I’d underestimated him. Or I’d overestimated myself. I had the Hive tech. I was practically invincible, except for one way I’d never expected. There were no integrations to fortify your heart.
He’d killed Zenos? Slit his throat? Bile rose in my throat, and it felt as if one of those explosives had detonated in my chest. Blown up my heart.
“No.”
He grinned. Jesus, he fucking grinned. “Yes, Ivy. Just like last time, you’re too little, too late. You can’t save him because all that’s keeping his head attached to his body is his spine. No ReGen pod will save your hybrid. You didn’t protect him. You can’t protect any of them.”
Something in me snapped as pain. Heartbreak. Loss. I’d felt all of that when my teammates had died, but this was different. Zenos was different. I’d wanted it all from him, even his bite. My heart longed for his bossy ways. The arguments. That was all gone now. I hadn’t even had a chance to argue with him about the bite, to fight with him. To tell him to fucking get over it already. But no, I couldn’t do that now.
I pulled both blasters and fired. Direct hits to his chest.
He laughed. He fucking laughed. The weapons had no effect. He had to have some kind of internal armor. Hive tech. Something I’d never seen before.
I was Hived-Up, but even I couldn’t take direct fire at this close proximity. He was something more. And I didn’t care.
Throwing my blasters to the side, I met his gaze. Held it. “I’m going to kill you with my bare hands.”
He held up his, showing me he had no weapons. “I was hoping you’d say that.”
My own words, thrown back in my face. I’d uttered those same words moments before I’d killed his people, members of his legion, people under his control and protection.
Cerberus launched himself at me, his body slamming mine with a staggering amount of weight. Too much, even for a male of his size. He knocked me back and I stumbled. I summoned every ounce of strength, calling on my Hived-Up enhancements to come to my aid. But it wouldn’t. Not with a body blow like that. It was impossible to fight inertia, and I went down. I rolled, coming up to my knees, but he was right there.
His right arm swung wide, a boxer’s haymaker punch, and I dodged it. The follow-up left hook hit me beneath the arm, cracking my ribs. I groaned, the air knocked from me.
I rolled, spun and lashed out, arcing a kick to his head. I heard the crack, felt it in my heel. It knocked him back, blood spurting from a wound at his temple.
He paused, blinked, and I took advantage, pulling out my knife, ready to slice his throat.
He growled, lunged, grabbed my wrist, knocked me back again. This time I fell to the floor, Cerberus pinning me. His grip was sure. Powerful and the knife clattered to the ground. He grabbed it, ready to slice out.
I pushed off, knocked him back so he was no longer upon me. We stared at each other, him with my knife. He was strong. Really strong. I was breathing hard, my ribs screaming. I’d fought dozens of males the night before without even blinking, but Cerberus? I now understood why he ruled the legion.
“You,” I panted, eyeing him. “You didn’t need to know who did my enhancements. You’re already Hived-Up.” The accusation burst from my lips as I realized I couldn’t beat him. Not like this. He wasn’t holding me down, but I might as well be pinned, at his mercy. He was going to kill me.
This wasn’t an even fight. Cerberus had been humoring me all along, ever since he’d stood before me earlier in that meeting room. He didn’t want me for his own—well, maybe he did if I’d have sworn allegiance—but instead wanted me dead.
“No, I don’t need his help. But I do intend to kill him.”
More blood on my hands. “Why?”
He laughed and the sound made my blood run cold. “There are already too many of us. And that idiot ruler of Prillon Prime is allowing the others on The Colony to return to their home planets. Stronger. Bigger. Faster. Better.”
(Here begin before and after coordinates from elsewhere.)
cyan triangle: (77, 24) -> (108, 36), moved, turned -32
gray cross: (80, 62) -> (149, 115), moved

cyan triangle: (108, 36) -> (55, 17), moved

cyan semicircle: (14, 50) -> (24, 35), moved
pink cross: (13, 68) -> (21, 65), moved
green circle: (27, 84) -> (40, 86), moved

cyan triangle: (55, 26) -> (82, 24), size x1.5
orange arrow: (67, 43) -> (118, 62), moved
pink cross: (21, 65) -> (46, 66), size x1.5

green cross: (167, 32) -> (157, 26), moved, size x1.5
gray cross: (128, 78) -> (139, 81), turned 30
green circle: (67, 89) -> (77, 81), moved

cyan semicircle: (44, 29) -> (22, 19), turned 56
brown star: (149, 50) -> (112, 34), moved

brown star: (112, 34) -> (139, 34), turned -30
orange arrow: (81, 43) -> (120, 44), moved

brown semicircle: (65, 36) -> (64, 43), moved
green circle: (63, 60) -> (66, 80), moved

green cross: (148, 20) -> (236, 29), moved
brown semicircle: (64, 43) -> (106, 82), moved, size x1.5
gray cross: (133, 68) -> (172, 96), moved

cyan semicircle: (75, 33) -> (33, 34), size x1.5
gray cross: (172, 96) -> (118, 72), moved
He thought the fighters who’d been taken and tortured by the Hive were better? He was so evil.
“You don’t want the competition,” I said, trying to understand.
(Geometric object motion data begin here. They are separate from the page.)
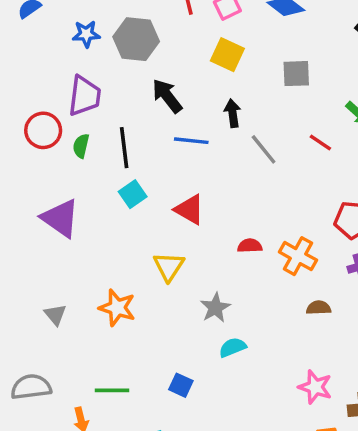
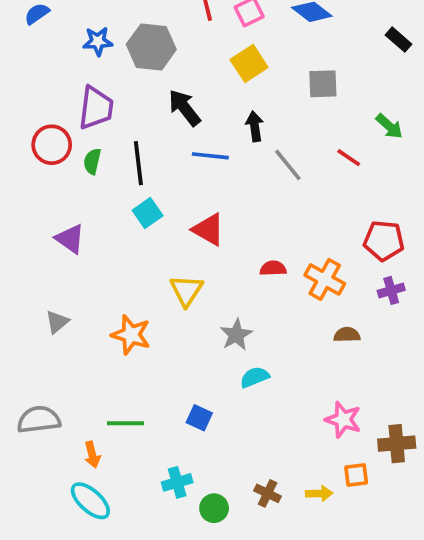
yellow square: (227, 55) -> (249, 64), turned 32
purple triangle: (60, 218) -> (70, 239), size x0.7
gray triangle: (55, 315) -> (57, 322), moved, turned 30

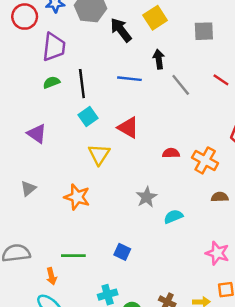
black arrow: (185, 108) -> (121, 30), moved
red circle: (52, 145) -> (25, 17), moved
green semicircle: (92, 161) -> (51, 82), turned 56
yellow triangle: (186, 290) -> (99, 154), moved
cyan semicircle: (255, 377) -> (173, 217), moved

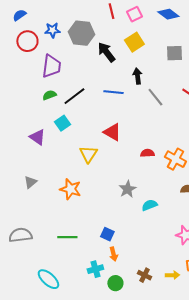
black line: (82, 84) -> (74, 96), turned 60
cyan square: (88, 117) -> (62, 123), moved
orange arrow: (51, 276) -> (113, 254), moved

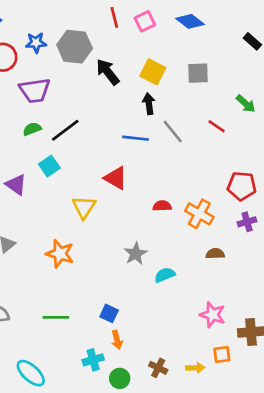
yellow square: (134, 42) -> (153, 72), moved, turned -30
purple trapezoid: (51, 66) -> (35, 90), turned 75
blue line: (113, 92) -> (136, 138), moved

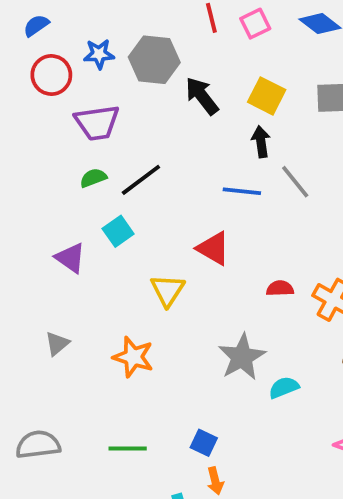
gray star: (136, 254) -> (242, 357), size x1.4

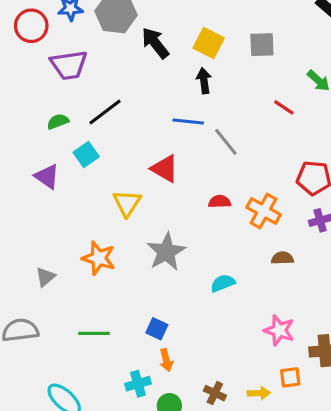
green semicircle: (93, 178) -> (58, 122), moved
gray line: (295, 182) -> (226, 142), moved
gray triangle: (57, 344) -> (45, 277), moved
gray star: (242, 357) -> (166, 252), moved

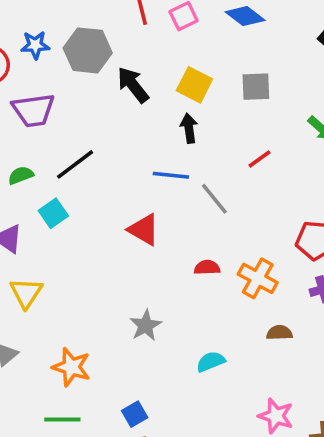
red line: (284, 107) -> (260, 159), moved, turned -70
yellow triangle: (127, 203) -> (26, 293), moved
gray star: (166, 252) -> (146, 325), size x0.7
orange star: (99, 258) -> (71, 367), moved
blue square: (157, 329) -> (135, 414), turned 35

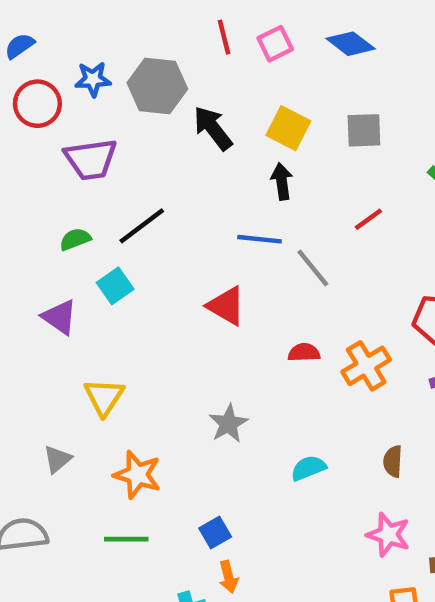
orange cross: (258, 278) -> (366, 366), turned 30
yellow triangle: (26, 293) -> (104, 397), moved
brown semicircle: (279, 333) -> (393, 461), moved, turned -85

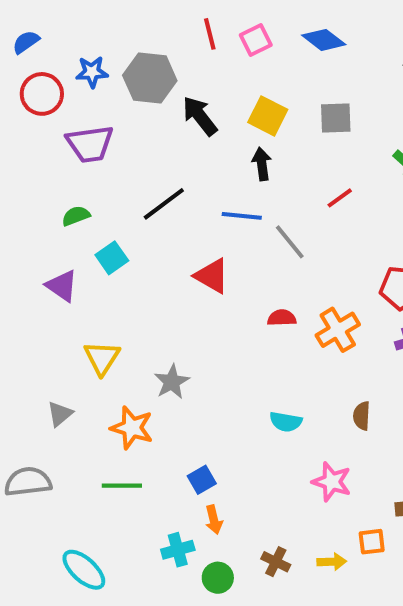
black line: (142, 226) -> (164, 204), moved
gray star: (228, 424) -> (172, 382), moved
cyan semicircle: (308, 468) -> (286, 422), turned -148
pink star: (388, 535) -> (332, 482), moved

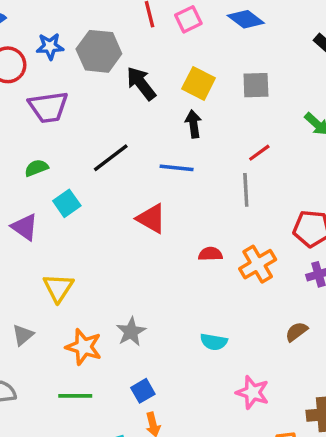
gray line: (290, 242) -> (246, 190), moved, turned 36
gray star: (172, 382) -> (131, 332), moved
brown semicircle: (362, 416) -> (296, 332), moved, turned 50

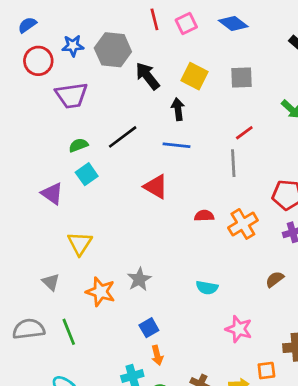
black arrow: (193, 124) -> (178, 109), moved
green semicircle: (36, 168) -> (78, 145), moved
gray triangle: (23, 335) -> (51, 282), turned -36
green line: (75, 396) -> (69, 332), moved, turned 68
“I am a king, not a gladiator. I take what should be mine.”
“You’re insane.” That was the truth, and I didn’t care to hold my tongue. I was going to die down here in this fiery shithole anyway.
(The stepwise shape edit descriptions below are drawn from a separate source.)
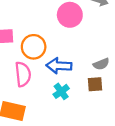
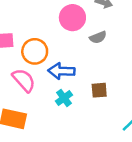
gray semicircle: (101, 64) -> (98, 37), moved
pink semicircle: (23, 74) -> (24, 80), turned -35

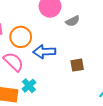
cyan cross: (64, 98) -> (29, 86), moved

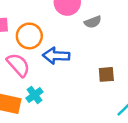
brown square: (77, 65) -> (106, 74), moved

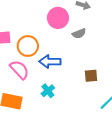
cyan cross: (34, 95) -> (48, 91), moved

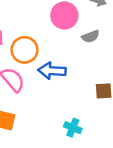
cyan cross: (48, 91) -> (73, 128), moved, turned -32

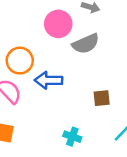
gray semicircle: (91, 36) -> (86, 44), size x1.5

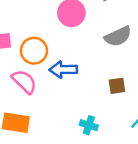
gray semicircle: (86, 44) -> (118, 36), moved

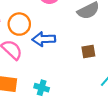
cyan cross: (89, 125) -> (42, 88), moved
“Perhaps.” He launched then, knocking me back once more. I groaned at the smack of my body against the hard ground, the weight and energy of Cerberus knocking the air from my lungs. Again. He held my hands pinned above my head, his body atop mine, holding me down on my back so I was helpless to do anything but stare up into his crazy eyes and hope for a miracle.
It had all come to this. Every waking moment—and my nightmares during sleep—were to avenge my teammates. Now I would be dead like them. Cerberus getting away with it all. They would have died for nothing. Their l
ives, for nothing. They mattered.
Me? I didn’t matter. No one would remember me. Not on Earth. Not in the Coalition. Not on Rogue 5. One slice with the knife and it would be over.